## Task statement
From the line containing "全自动汽油氧化安定性测定仪采用无污染免补水的金属浴加热" to the last line of the data below, copy everything exactly and nothing else; pictures stay out.

___ Records provided

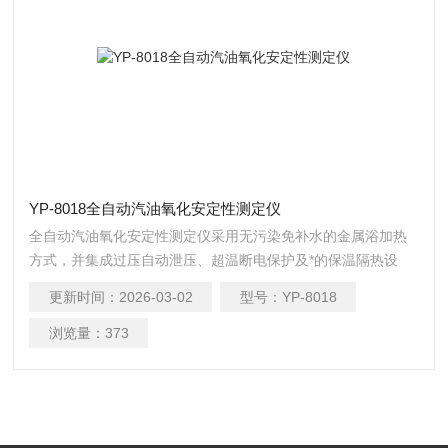
YP-8018全自动汽油氧化安定性测定仪
全自动汽油氧化安定性测定仪采用无污染免补水的金属浴加热
方式，并集成过压自动泄压、超温断电保护及*的保温隔热设
计，在节能的同时全面提升运行与操作安全性。
更新时间：
2026-03-02
型号：
YP-8018
浏览量：
373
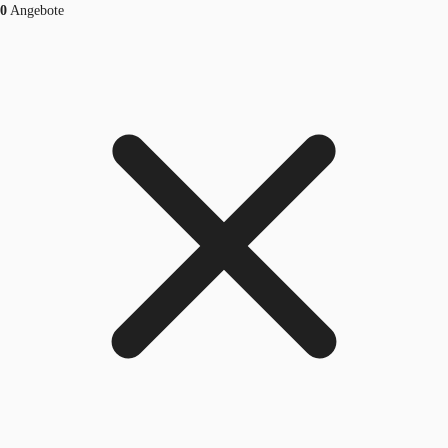
0
Angebote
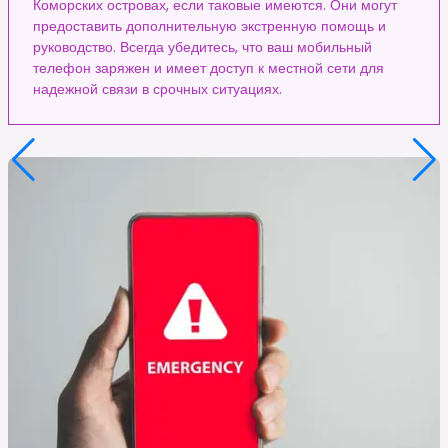
Коморских островах, если таковые имеются. Они могут
предоставить дополнительную экстренную помощь и
руководство. Всегда убедитесь, что ваш мобильный
телефон заряжен и имеет доступ к местной сети для
надежной связи в срочных ситуациях.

______

## Response below
全自动汽油氧化安定性测定仪采用无污染免补水的金属浴加热
方式，并集成过压自动泄压、超温断电保护及*的保温隔热设
计，在节能的同时全面提升运行与操作安全性。
更新时间：
2026-03-02
型号：
YP-8018
浏览量：
373
0
Angebote
Коморских островах, если таковые имеются. Они могут
предоставить дополнительную экстренную помощь и
руководство. Всегда убедитесь, что ваш мобильный
телефон заряжен и имеет доступ к местной сети для
надежной связи в срочных ситуациях.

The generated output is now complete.